Peter HEINTEL (1940-2018)

Gewidmet als Nachruf und Hommage

 

Essay Kunst und Zeit - erschienen in der Kunstzeitschrift Passagen 2/1998

 

Der Kunst wird nachgesagt, sie sei "zeitlos". Zumindest die "grosse" Kunst habe über-zeitlich ewigen Charakter. Sie durchdauert die Geschichte, vergeht nicht so wie andere Werke und Gerätschaften. Sie bestimmt sogar Zeit, Epochen werden nach ihr benannt, zumindest gibt sie ihnen Namen und repräsentiert ihre Form, ihre Gestalt. Und selbst, wenn sie vergangen sind, die Kunstwerke bleiben, der Nachwelt zum Staunen und zum Genuss.

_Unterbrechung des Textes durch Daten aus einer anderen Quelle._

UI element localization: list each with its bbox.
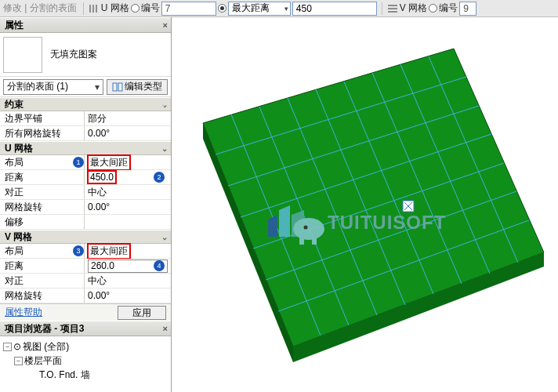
pattern-name: 无填充图案 (50, 48, 97, 61)
v-grid-icon (387, 3, 398, 14)
v-rotation-label: 网格旋转 (0, 289, 85, 303)
tree-circle-icon: ⊙ (13, 341, 21, 352)
edit-type-label: 编辑类型 (125, 80, 162, 93)
u-offset-label: 偏移 (0, 215, 85, 229)
section-u-grid[interactable]: U 网格⌄ (0, 141, 171, 155)
u-dist-radio[interactable] (218, 4, 226, 13)
properties-title-text: 属性 (5, 19, 24, 32)
svg-marker-8 (203, 49, 544, 347)
v-grid-label: V 网格 (400, 2, 427, 15)
tree-expand-icon[interactable]: − (14, 357, 23, 365)
u-distance-label: 距离 (0, 170, 85, 184)
svg-rect-7 (118, 83, 122, 91)
u-rotation-value[interactable]: 0.00° (85, 200, 171, 214)
tree-expand-icon[interactable]: − (3, 343, 12, 351)
all-rotation-value[interactable]: 0.00° (85, 126, 171, 140)
u-num-input[interactable] (161, 2, 216, 16)
annotation-badge-2: 2 (154, 172, 165, 183)
u-grid-label: U 网格 (101, 2, 129, 15)
tree-views[interactable]: 视图 (全部) (23, 340, 69, 354)
num-label-u: 编号 (141, 2, 160, 15)
u-layout-label: 布局 (0, 155, 85, 169)
border-tile-value[interactable]: 部分 (85, 111, 171, 125)
all-rotation-label: 所有网格旋转 (0, 126, 85, 140)
u-offset-value[interactable] (85, 215, 171, 229)
num-label-v: 编号 (439, 2, 458, 15)
tree-floor-plan[interactable]: 楼层平面 (24, 354, 62, 368)
annotation-badge-4: 4 (154, 260, 165, 271)
apply-button[interactable]: 应用 (118, 306, 166, 320)
left-panel: 属性 × 无填充图案 分割的表面 (1) 编辑类型 约束⌄⌄ 边界平铺部分 所有… (0, 17, 172, 392)
u-align-label: 对正 (0, 185, 85, 199)
svg-rect-6 (113, 83, 117, 91)
properties-help-link[interactable]: 属性帮助 (5, 306, 42, 319)
u-layout-value[interactable]: 最大间距 (85, 155, 171, 169)
v-distance-label: 距离 (0, 259, 85, 273)
tree-tofnd[interactable]: T.O. Fnd. 墙 (39, 368, 90, 382)
annotation-badge-3: 3 (73, 245, 84, 256)
u-dist-input[interactable] (292, 2, 377, 16)
section-v-grid[interactable]: V 网格⌄ (0, 230, 171, 244)
v-num-input[interactable] (459, 2, 476, 16)
project-browser-text: 项目浏览器 - 项目3 (5, 322, 84, 336)
v-align-value[interactable]: 中心 (85, 274, 171, 288)
u-align-value[interactable]: 中心 (85, 185, 171, 199)
close-icon[interactable]: × (163, 20, 168, 30)
u-dist-dropdown[interactable]: 最大距离 (228, 2, 291, 16)
project-browser-tree[interactable]: −⊙ 视图 (全部) − 楼层平面 T.O. Fnd. 墙 (0, 336, 171, 392)
u-rotation-label: 网格旋转 (0, 200, 85, 214)
options-bar: 修改 | 分割的表面 U 网格 编号 最大距离 V 网格 编号 (0, 0, 558, 17)
v-num-radio[interactable] (429, 4, 437, 13)
v-align-label: 对正 (0, 274, 85, 288)
pattern-thumbnail[interactable] (3, 37, 42, 73)
v-layout-label: 布局 (0, 244, 85, 258)
annotation-badge-1: 1 (73, 157, 84, 168)
v-layout-value[interactable]: 最大间距 (85, 244, 171, 258)
section-constraints[interactable]: 约束⌄⌄ (0, 97, 171, 111)
type-selector-dropdown[interactable]: 分割的表面 (1) (3, 79, 103, 95)
u-grid-icon (89, 3, 100, 14)
border-tile-label: 边界平铺 (0, 111, 85, 125)
project-browser-title: 项目浏览器 - 项目3 × (0, 321, 171, 336)
v-rotation-value[interactable]: 0.00° (85, 289, 171, 303)
edit-type-button[interactable]: 编辑类型 (107, 79, 168, 95)
properties-panel-title: 属性 × (0, 17, 171, 33)
type-preview-row: 无填充图案 (0, 33, 171, 77)
close-icon[interactable]: × (163, 324, 168, 333)
modify-label: 修改 | 分割的表面 (3, 2, 77, 15)
3d-viewport[interactable]: TUITUISOFT (172, 17, 558, 392)
u-num-radio[interactable] (131, 4, 140, 13)
edit-type-icon (112, 82, 123, 93)
divided-surface-model (172, 17, 558, 392)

Was aber bleibt? Nichts war so vergänglich wie das Kunstwerk. Kriege vernichteten es, Kunstwerke waren besonderes Ziel der Zerstörung, weil man in ihnen das Heiligste eines Volkes vermutete und durch dessen Vernichtung in sein Herz traf. Mit souveräner Undankbarkeit benützte man alte Gebäude und Paläste als Baumaterial, beraubte und schändete Gräber, liess Musik und Dichtung in der Vergangenheit versinken, gab sie der Vergessenheit preis. "Fremde" Kunst und Kultur wurde höchstens als Trophäe oder Kuriosität gesammelt, man "verstand" sie nicht.

 

Dennoch, die Kunst war Gefäss eines Zeitraumes. In ihr brachte sich sein Wesentliches, sein Gewolltes und Erstrebtes zur Anschauung, zur Darstellung. Sie war Verdichtung, Zusammenfassung, gab dem Mannigfaltigen verbindende Form. In ihr gab sich eine Gesellschaft, eine Epoche den ihr zukommenden Ausdruck, in ihr konnte sie sich befestigen, feiern, rechtfertigen; in ihr geschah aber auch Kritik, Protest und Impuls für Veränderung. Zwar gab es immer auch noch weitere Formen der Zusammenfassung, der Selbstreflexion und Selbstdarstellung. Philosophie und Theologie leben aus derselben Aufgabe, sie können sich aber nicht allgemein, verständlich und verbindlich machen. Das Denken und die Abstraktion bleibt Wenigen zugeteilt und vorbehalten, für die Anderen ist es eine unzugängliche Welt. Nun ist da noch die Religion, die sich in ähnlicher Aufgabe sieht. Und lange Zeit waren Kunst und Religion untrennbar. Erst eine "Geistreligion" konnte zum Bildersturm aufrufen und die Ordnung der Sinnlichkeit gefährden. Aber selbst sie musste sich bald zur Einsicht verstehen, dass sie zu ihrer Verallgemeinerung der Hilfe der Kunst bedurfte und so blieb sie ihr bis zum Ende der großen Stile verpflichtet. Ob nun an Religion oder Staat gebunden, die Kunst zog die inneren Fäden, die alle Teile der Gesellschaft verband, sie war ständig begleitende Umgebung und auch ihre Werke, Gattungen hatten aufeinander Bezug, ergänzten sich, hatten kein voneinander getrenntes Dasein. Raum und Zeit wurden in ihnen strukturiert und geordnet, sie waren Umgebung des Lebens, seiner Bewältigung und Sinngebung.

 

Man versteht, dass sich Kunst und Stil in Gestalt und Ausdruck ändern müssen, wenn sich eine Gesellschaft für neue Wege entscheidet, eine andere Vorstellung über sich entwickelt, ein neues Verhältnis zu "seinem Gott" herstellen will. Man versteht auch, dass man sich dann, um die Unsicherheit der neuen Entscheidung zu bewältigen, undankbar gegen das Alte, das Vorgängige wendet. Eine neue Ordnung muss sichtbar gemacht werden und alle Kraft gilt ihr. Eine neue Form, ein neuer Stil blühen auf, das Alte wird abgelöst, hat keinen Bestand mehr, wird als Fessel und Einschränkung empfunden. Die Endlichkeit der Kunst wird nicht bloss durch äussere Feindschaft und Zerstörung bewiesen, sondern durch sie selbst.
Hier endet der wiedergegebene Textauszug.